[What this task involves]
Stopping right after the line with "0.16, 32.5, 34.3, 40, 50, 60, 62, 65", please reproduce the material below exactly from its first line.

------------

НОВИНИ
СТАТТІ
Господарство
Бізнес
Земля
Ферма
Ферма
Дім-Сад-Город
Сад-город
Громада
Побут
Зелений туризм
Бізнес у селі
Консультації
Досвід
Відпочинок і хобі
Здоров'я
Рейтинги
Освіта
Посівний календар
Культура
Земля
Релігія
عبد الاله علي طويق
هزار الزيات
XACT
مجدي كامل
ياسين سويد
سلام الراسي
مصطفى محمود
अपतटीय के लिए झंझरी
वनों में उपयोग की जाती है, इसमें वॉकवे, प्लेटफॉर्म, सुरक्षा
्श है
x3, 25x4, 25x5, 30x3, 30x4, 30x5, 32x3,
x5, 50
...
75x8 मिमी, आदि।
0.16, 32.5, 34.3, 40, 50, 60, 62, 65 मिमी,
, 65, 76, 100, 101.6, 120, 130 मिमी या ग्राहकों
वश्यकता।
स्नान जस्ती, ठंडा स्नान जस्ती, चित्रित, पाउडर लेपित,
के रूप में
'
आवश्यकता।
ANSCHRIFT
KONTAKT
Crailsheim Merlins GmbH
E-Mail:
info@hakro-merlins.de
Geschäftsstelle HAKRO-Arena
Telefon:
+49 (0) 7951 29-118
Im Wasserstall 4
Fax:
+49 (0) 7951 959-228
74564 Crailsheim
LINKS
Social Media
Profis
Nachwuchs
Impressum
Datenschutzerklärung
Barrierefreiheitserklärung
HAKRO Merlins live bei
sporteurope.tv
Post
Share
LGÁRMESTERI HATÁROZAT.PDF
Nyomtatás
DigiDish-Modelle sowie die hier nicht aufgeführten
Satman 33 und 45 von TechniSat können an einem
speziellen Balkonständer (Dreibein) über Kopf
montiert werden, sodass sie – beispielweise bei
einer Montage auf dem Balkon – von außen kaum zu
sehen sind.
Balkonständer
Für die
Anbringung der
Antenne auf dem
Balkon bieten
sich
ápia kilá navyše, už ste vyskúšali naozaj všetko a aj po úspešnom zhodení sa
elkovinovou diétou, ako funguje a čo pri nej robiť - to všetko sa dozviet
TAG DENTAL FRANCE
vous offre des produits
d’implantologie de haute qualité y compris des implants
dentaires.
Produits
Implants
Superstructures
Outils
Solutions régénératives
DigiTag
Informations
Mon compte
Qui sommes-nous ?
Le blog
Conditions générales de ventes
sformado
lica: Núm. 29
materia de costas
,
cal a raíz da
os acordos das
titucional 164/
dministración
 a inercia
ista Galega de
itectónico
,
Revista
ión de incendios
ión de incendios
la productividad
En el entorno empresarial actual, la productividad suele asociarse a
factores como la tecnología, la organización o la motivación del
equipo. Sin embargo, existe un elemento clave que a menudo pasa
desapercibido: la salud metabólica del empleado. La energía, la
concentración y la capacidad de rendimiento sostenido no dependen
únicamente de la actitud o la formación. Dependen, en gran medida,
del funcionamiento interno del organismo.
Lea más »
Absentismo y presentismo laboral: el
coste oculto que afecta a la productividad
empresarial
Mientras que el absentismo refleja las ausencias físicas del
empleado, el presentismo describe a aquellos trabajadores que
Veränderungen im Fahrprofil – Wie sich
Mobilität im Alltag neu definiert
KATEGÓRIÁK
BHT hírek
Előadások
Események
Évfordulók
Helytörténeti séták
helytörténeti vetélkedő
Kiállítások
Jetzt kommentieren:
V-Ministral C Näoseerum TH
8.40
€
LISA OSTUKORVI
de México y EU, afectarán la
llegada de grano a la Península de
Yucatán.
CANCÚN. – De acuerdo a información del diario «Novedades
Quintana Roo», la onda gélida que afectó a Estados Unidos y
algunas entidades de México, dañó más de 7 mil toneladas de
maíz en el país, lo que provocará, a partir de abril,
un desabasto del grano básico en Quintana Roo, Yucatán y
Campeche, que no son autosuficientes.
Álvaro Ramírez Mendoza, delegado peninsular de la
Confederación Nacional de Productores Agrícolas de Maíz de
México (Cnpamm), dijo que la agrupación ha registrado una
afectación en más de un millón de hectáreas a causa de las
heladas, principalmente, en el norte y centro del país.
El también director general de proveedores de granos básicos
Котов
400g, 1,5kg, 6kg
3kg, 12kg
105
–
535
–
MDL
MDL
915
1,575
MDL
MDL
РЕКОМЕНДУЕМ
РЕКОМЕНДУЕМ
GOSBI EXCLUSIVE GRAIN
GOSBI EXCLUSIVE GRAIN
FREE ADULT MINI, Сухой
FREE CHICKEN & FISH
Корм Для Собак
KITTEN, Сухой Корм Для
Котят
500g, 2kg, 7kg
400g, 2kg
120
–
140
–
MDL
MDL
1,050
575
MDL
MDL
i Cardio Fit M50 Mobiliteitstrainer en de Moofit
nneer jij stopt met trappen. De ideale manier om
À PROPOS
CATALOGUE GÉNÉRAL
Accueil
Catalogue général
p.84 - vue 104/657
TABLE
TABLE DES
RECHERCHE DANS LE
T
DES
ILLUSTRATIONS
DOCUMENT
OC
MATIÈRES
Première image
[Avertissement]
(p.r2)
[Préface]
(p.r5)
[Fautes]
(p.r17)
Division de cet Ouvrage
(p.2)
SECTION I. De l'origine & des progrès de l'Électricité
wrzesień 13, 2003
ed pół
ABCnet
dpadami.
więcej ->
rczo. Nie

------------

[Solution for this problem]
НОВИНИ
СТАТТІ
Господарство
Бізнес
Земля
Ферма
Ферма
Дім-Сад-Город
Сад-город
Громада
Побут
Зелений туризм
Бізнес у селі
Консультації
Досвід
Відпочинок і хобі
Здоров'я
Рейтинги
Освіта
Посівний календар
Культура
Земля
Релігія
عبد الاله علي طويق
هزار الزيات
XACT
مجدي كامل
ياسين سويد
سلام الراسي
مصطفى محمود
अपतटीय के लिए झंझरी
वनों में उपयोग की जाती है, इसमें वॉकवे, प्लेटफॉर्म, सुरक्षा
्श है
x3, 25x4, 25x5, 30x3, 30x4, 30x5, 32x3,
x5, 50
...
75x8 मिमी, आदि।
0.16, 32.5, 34.3, 40, 50, 60, 62, 65 मिमी,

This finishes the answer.